Sejumlah barang bukti berupa katrol baja, tali sling, papan pemberat, dan mesin penarik jaring ikut diamankan.
Proses penyidikan kini sedang berlangsung,
Ketua Komisi II DPRK Aceh Singkil, Juliadi Bancin, turun langsung ke lokasi penahanan kapal di kawasan Anak Laut, Singkil.
Ia menyatakan kekhawatirannya terhadap dampak pukat harimau terhadap biota laut.
“Jaring mereka hanya satu inci. Ikan kecil, bahkan ikan badar, ikut habis tersapu. Ini bukan hanya pelanggaran hukum, tapi perampokan sumber daya laut yang jadi tumpuan hidup masyarakat kami,” ujarnya.
Menurut pantauan DPRK dan nelayan lokal, kehadiran kapal pukat harimau telah menyebabkan penurunan tajam hasil tangkapan nelayan tradisional, bahkan memicu kerusakan jaring mereka yang kerap terseret kapal-kapal besar.
Panglima Laut Gosong Telaga, Maswardin , menyuarakan kekecewaan nelayan. Ia menyatakan, sejak kapal pukat harimau beroperasi, semakin banyak nelayan kecil yang enggan melaut karena hasil yang tak sebanding dengan biaya operasional.
“Kami berterima kasih kepada aparat.
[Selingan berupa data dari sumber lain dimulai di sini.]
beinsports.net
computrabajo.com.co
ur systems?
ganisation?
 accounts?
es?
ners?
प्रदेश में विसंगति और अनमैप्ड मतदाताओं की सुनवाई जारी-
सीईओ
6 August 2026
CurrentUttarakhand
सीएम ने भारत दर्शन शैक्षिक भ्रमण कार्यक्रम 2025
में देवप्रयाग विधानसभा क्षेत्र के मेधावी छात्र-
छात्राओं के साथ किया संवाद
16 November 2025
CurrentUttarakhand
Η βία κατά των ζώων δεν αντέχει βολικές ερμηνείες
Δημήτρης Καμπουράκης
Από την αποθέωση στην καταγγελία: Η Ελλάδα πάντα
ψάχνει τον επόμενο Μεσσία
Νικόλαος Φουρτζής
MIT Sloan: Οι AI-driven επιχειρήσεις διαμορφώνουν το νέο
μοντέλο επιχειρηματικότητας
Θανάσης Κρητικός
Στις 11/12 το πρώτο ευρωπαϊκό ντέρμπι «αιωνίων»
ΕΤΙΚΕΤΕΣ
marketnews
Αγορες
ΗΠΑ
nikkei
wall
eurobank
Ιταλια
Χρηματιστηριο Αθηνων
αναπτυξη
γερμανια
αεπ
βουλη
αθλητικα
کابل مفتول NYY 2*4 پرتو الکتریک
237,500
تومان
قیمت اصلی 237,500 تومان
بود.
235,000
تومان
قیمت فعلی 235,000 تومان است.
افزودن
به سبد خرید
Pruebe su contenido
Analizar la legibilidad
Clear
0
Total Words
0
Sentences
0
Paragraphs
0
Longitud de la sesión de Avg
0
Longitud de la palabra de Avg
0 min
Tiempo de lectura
Tapi kapal ini jangan dilepas. Sita untuk negara. Kasihan nelayan kecil yang sudah susah,” katanya.
Maswardin juga menuntut agar pemerintah memperketat patroli laut dan meningkatkan keterlibatan komunitas pesisir dalam pengawasan.
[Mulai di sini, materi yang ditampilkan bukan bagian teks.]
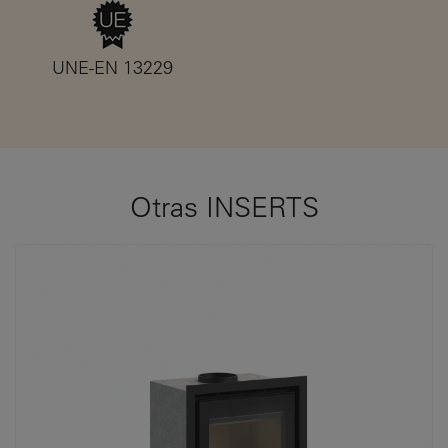
UNE-EN 13229
Otras INSERTS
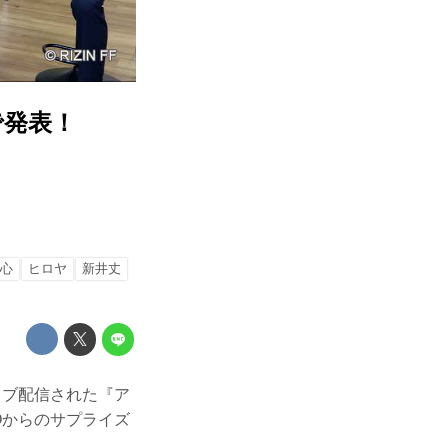
で発表！
心
ヒロヤ
新井丈
でライブ配信された『ア
CEOからのサプライズ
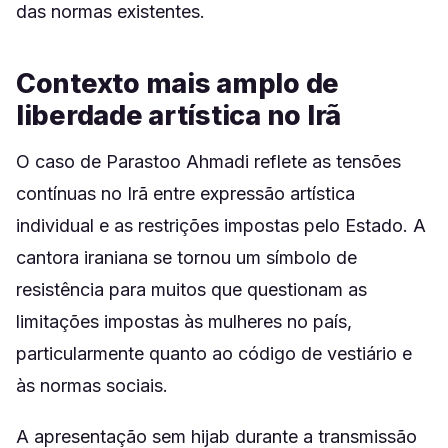
das normas existentes.
Contexto mais amplo de
liberdade artística no Irã
O caso de Parastoo Ahmadi reflete as tensões
contínuas no Irã entre expressão artística
individual e as restrições impostas pelo Estado. A
cantora iraniana se tornou um símbolo de
resistência para muitos que questionam as
limitações impostas às mulheres no país,
particularmente quanto ao código de vestiário e
às normas sociais.
A apresentação sem hijab durante a transmissão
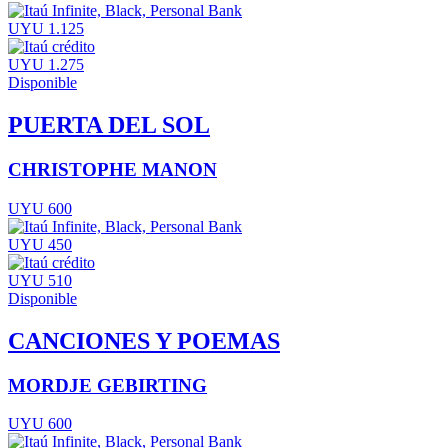
UYU 1.125
UYU 1.275
Disponible
PUERTA DEL SOL
CHRISTOPHE MANON
UYU 600
UYU 450
UYU 510
Disponible
CANCIONES Y POEMAS
MORDJE GEBIRTING
UYU 600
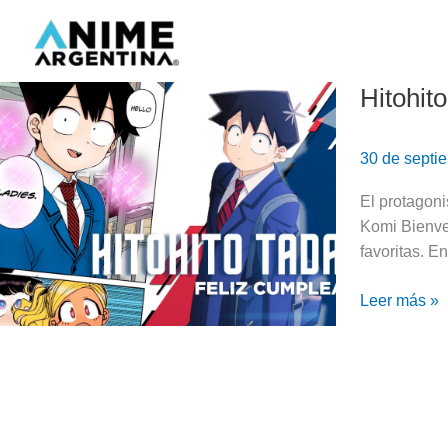
Ir
al
contenido
Hitohito
Hitohito
Tadano,
el
30 de septi
mejor
intérprete
El protagon
del
Komi Bienven
silencio
favoritas. E
Leer más »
Dukungan terhadap tindakan hukum datang dari kalangan mahasiswa. Surya Fadli, Ketua LMND Eksekutif Aceh Singkil, menyatakan siap menggelar diskusi publik dan aksi damai untuk menekan pemerintah agar serius menangani isu illegal fishing.
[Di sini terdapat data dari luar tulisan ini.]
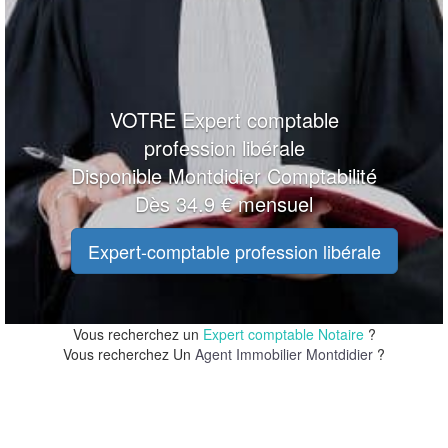
VOTRE Expert comptable
profession libérale
Disponible Montdidier Comptabilité
Dès 34.9 € mensuel
Expert-comptable profession libérale
Vous recherchez un
Expert comptable Notaire
?
Vous recherchez Un
Agent Immobilier Montdidier
?
20 m
20 m
100 ft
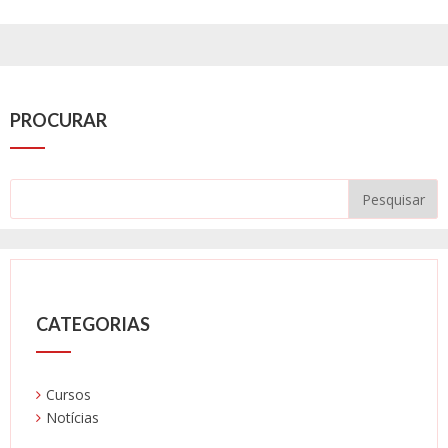
PROCURAR
CATEGORIAS
Cursos
Notícias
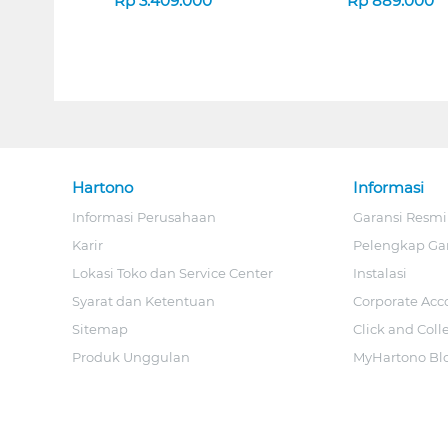
Rp
3.409.000
Rp
889.000
Hartono
Informasi
Informasi Perusahaan
Garansi Resmi
Karir
Pelengkap Ga
Lokasi Toko dan Service Center
Instalasi
Syarat dan Ketentuan
Corporate Acc
Sitemap
Click and Coll
Produk Unggulan
MyHartono Bl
“Penegakan hukum harus terbuka. Laut adalah ruang hidup rakyat. Pemerintah harus hadir melindunginya,” tegas Surya.
LMND juga menyoroti lemahnya pengawasan laut dan meminta agar masyarakat pesisir dilibatkan secara aktif dalam sistem pelaporan pelanggaran.
Meski kapal telah diamankan, sejumlah pihak menduga adanya jaringan pemodal besar yang mengoperasikan kapal-kapal trawl ke wilayah tangkapan tradisional.
Beberapa nelayan bahkan mengaku sering melihat kapal serupa beroperasi malam hari tanpa lampu navigasi.
“Kadang mereka datang dari arah barat laut, masuk diam-diam malam hari, dan pergi sebelum pagi,” ungkap seorang nelayan yang enggan disebut namanya.
Hal ini menimbulkan pertanyaan: siapa yang berada di belakang kapal-kapal ini? Apakah ada keterlibatan bandar, atau pembiaran sistematis terhadap praktik yang merusak ini.
Publik kini menanti langkah tegas dari aparat penegak hukum. Desakan DPRK dan masyarakat agar proses hukum dilakukan secara terbuka dan tanpa kompromi menjadi sorotan utama.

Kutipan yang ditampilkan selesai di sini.